Selon elle, « la science de qualité se mesure à son utilité pour nos populations et à notre développement », appelant à des recherches ancrées dans l’éthique, la rigueur et la pertinence. L’ambition affichée est claire : faire de la recherche scientifique un pilier central du développement socio-économique durable du pays.

La ministre a annoncé une rupture avec les pratiques antérieures, qualifiant l’année 2026 « d’année de correction structurelle et d’action ». Elle a plaidé pour un passage d’une « culture de moyens » à une « culture de résultats », avec des recherches orientées vers des solutions concrètes et mesurables.

Parmi les constats dressés figurent un déséquilibre entre enseignement et recherche, une faible valorisation des productions scientifiques et un manque de collaboration entre institutions. Pour y remédier, les autorités entendent renforcer la gouvernance, structurer les équipes de recherche et promouvoir des financements basés sur la performance.

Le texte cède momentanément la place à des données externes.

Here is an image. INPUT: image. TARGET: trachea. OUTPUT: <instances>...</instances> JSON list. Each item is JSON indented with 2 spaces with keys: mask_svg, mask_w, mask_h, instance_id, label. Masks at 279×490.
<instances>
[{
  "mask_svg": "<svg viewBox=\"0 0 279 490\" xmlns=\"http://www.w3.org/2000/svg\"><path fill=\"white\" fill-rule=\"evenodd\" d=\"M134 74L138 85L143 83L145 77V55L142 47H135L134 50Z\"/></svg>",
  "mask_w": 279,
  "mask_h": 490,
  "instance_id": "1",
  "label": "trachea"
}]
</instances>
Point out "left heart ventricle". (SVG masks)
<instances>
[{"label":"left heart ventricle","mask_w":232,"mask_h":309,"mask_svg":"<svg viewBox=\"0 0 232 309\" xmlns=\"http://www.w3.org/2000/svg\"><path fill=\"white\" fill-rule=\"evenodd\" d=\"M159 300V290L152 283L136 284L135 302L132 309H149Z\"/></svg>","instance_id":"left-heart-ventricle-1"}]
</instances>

La ministre a également insisté sur lضرورة de décloisonner les institutions et de favoriser les partenariats, notamment avec le secteur privé. Elle a encouragé les chercheurs à proposer des solutions concrètes susceptibles d’attirer des financements, soulignant que « les moyens suivent toujours une vision clairement définie ».

Dans cette dynamique, un programme de recherche à impact pour la Guinée (PRIG 2026-2028) sera lancé prochainement. Ce programme vise à soutenir des projets structurants capables de répondre aux défis nationaux et de renforcer la visibilité internationale de la recherche guinéenne.

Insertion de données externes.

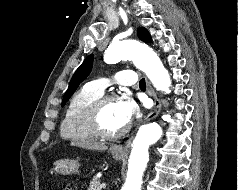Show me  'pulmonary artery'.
I'll return each mask as SVG.
<instances>
[{"mask_svg": "<svg viewBox=\"0 0 238 190\" xmlns=\"http://www.w3.org/2000/svg\"><path fill=\"white\" fill-rule=\"evenodd\" d=\"M114 81L120 85L131 86L136 84L137 77L132 70H122L114 75ZM111 81L107 78H100L88 83V87L96 92L103 94L104 90L110 85Z\"/></svg>", "mask_w": 238, "mask_h": 190, "instance_id": "obj_1", "label": "pulmonary artery"}]
</instances>
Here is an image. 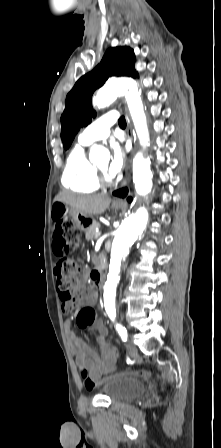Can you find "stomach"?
Returning <instances> with one entry per match:
<instances>
[{"instance_id": "0dacf381", "label": "stomach", "mask_w": 221, "mask_h": 448, "mask_svg": "<svg viewBox=\"0 0 221 448\" xmlns=\"http://www.w3.org/2000/svg\"><path fill=\"white\" fill-rule=\"evenodd\" d=\"M53 208H59L61 211L65 209L64 211L68 213V216L72 218L76 226L82 231H86L89 227L92 226L93 219L89 215H86L73 208L68 209L67 206L61 202L54 203ZM112 208L114 210H119L121 206L113 204Z\"/></svg>"}]
</instances>
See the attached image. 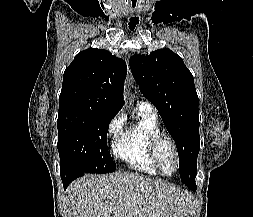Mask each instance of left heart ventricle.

Les orientations présentées s’inscrivent dans une logique d’alignement avec les grandes politiques publiques, notamment le programme Simandou 2040, qui sert de cadre stratégique pour le développement du pays.

La ministre a appelé à une recherche « contributive à la transformation économique », capable de produire à la fois des publications scientifiques et des innovations exploitables, tout en maintenant l’importance de la recherche fondamentale.

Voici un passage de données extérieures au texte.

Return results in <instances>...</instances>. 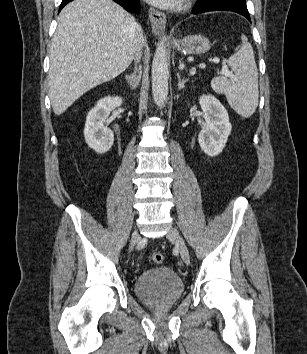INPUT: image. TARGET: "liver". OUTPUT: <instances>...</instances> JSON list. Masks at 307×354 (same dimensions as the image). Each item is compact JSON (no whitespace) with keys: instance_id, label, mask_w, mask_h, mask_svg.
Listing matches in <instances>:
<instances>
[{"instance_id":"6515ba94","label":"liver","mask_w":307,"mask_h":354,"mask_svg":"<svg viewBox=\"0 0 307 354\" xmlns=\"http://www.w3.org/2000/svg\"><path fill=\"white\" fill-rule=\"evenodd\" d=\"M57 22L48 77L53 112L61 115L87 91L125 71L143 34L134 17L112 0H74Z\"/></svg>"}]
</instances>
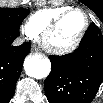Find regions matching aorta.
I'll use <instances>...</instances> for the list:
<instances>
[{
    "mask_svg": "<svg viewBox=\"0 0 103 103\" xmlns=\"http://www.w3.org/2000/svg\"><path fill=\"white\" fill-rule=\"evenodd\" d=\"M24 69L28 76L42 79L49 75L51 70L50 60L37 55L28 56L24 61Z\"/></svg>",
    "mask_w": 103,
    "mask_h": 103,
    "instance_id": "762f6f07",
    "label": "aorta"
}]
</instances>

Cette rencontre marque une étape importante dans la redéfinition du rôle de la recherche scientifique en Guinée. Les autorités entendent désormais exiger des résultats concrets, mesurables et alignés sur les besoins du pays.

L’atelier aura ainsi servi de cadre de cadrage stratégique, mais aussi de mobilisation, avec un message clair adressé à l’ensemble des acteurs : la recherche scientifique doit sortir des laboratoires pour devenir un moteur tangible de transformation nationale.